§ **What you should do**: Reprint all records below exactly. No images.

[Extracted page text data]
++++

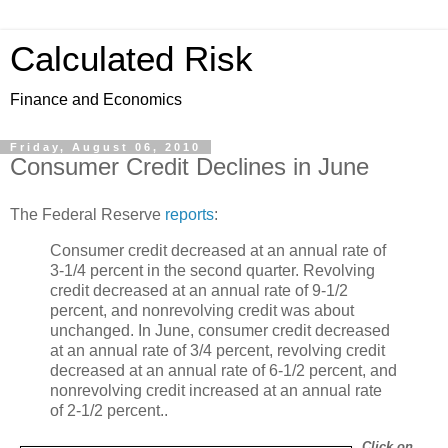
Calculated Risk
Finance and Economics
Friday, August 06, 2010
Consumer Credit Declines in June
The Federal Reserve
reports
:
Consumer credit decreased at an annual rate of
3-1/4 percent in the second quarter. Revolving
credit decreased at an annual rate of 9-1/2
percent, and nonrevolving credit was about
unchanged. In June, consumer credit decreased
at an annual rate of 3/4 percent, revolving credit
decreased at an annual rate of 6-1/2 percent, and
nonrevolving credit increased at an annual rate
of 2-1/2 percent..
Click on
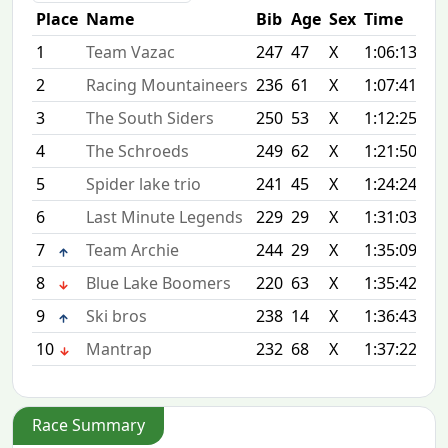
Place
Name
Bib
Age
Sex
Time
Dif
1
Team Vazac
247
47
X
1:06:13
+0
2
Racing Mountaineers
236
61
X
1:07:41
+1
3
The South Siders
250
53
X
1:12:25
+6
4
The Schroeds
249
62
X
1:21:50
+1
5
Spider lake trio
241
45
X
1:24:24
+1
6
Last Minute Legends
229
29
X
1:31:03
+2
7
Team Archie
244
29
X
1:35:09
+2
8
Blue Lake Boomers
220
63
X
1:35:42
+2
9
Ski bros
238
14
X
1:36:43
+3
10
Mantrap
232
68
X
1:37:22
+3
Race Summary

++++

§ **Result of this task**:
Calculated Risk
Finance and Economics
Friday, August 06, 2010
Consumer Credit Declines in June
The Federal Reserve
reports
:
Consumer credit decreased at an annual rate of
3-1/4 percent in the second quarter. Revolving
credit decreased at an annual rate of 9-1/2
percent, and nonrevolving credit was about
unchanged. In June, consumer credit decreased
at an annual rate of 3/4 percent, revolving credit
decreased at an annual rate of 6-1/2 percent, and
nonrevolving credit increased at an annual rate
of 2-1/2 percent..
Click on
Place
Name
Bib
Age
Sex
Time
Dif
1
Team Vazac
247
47
X
1:06:13
+0
2
Racing Mountaineers
236
61
X
1:07:41
+1
3
The South Siders
250
53
X
1:12:25
+6
4
The Schroeds
249
62
X
1:21:50
+1
5
Spider lake trio
241
45
X
1:24:24
+1
6
Last Minute Legends
229
29
X
1:31:03
+2
7
Team Archie
244
29
X
1:35:09
+2
8
Blue Lake Boomers
220
63
X
1:35:42
+2
9
Ski bros
238
14
X
1:36:43
+3
10
Mantrap
232
68
X
1:37:22
+3
Race Summary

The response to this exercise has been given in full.